- [Dataset extract]
"""
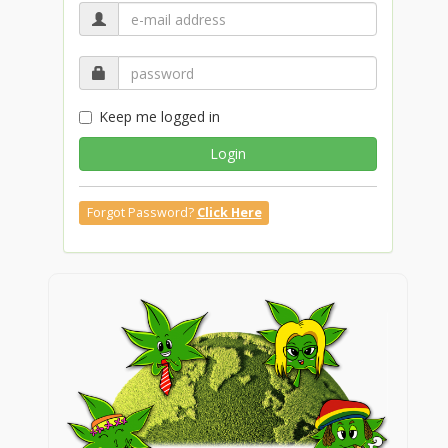
Keep me logged in
Login
Forgot Password?
Click Here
"""
- [Activity]
From the first line to the last, transcribe the listing exactly; skip the pictures.

- [Exercise response]
Keep me logged in
Login
Forgot Password?
Click Here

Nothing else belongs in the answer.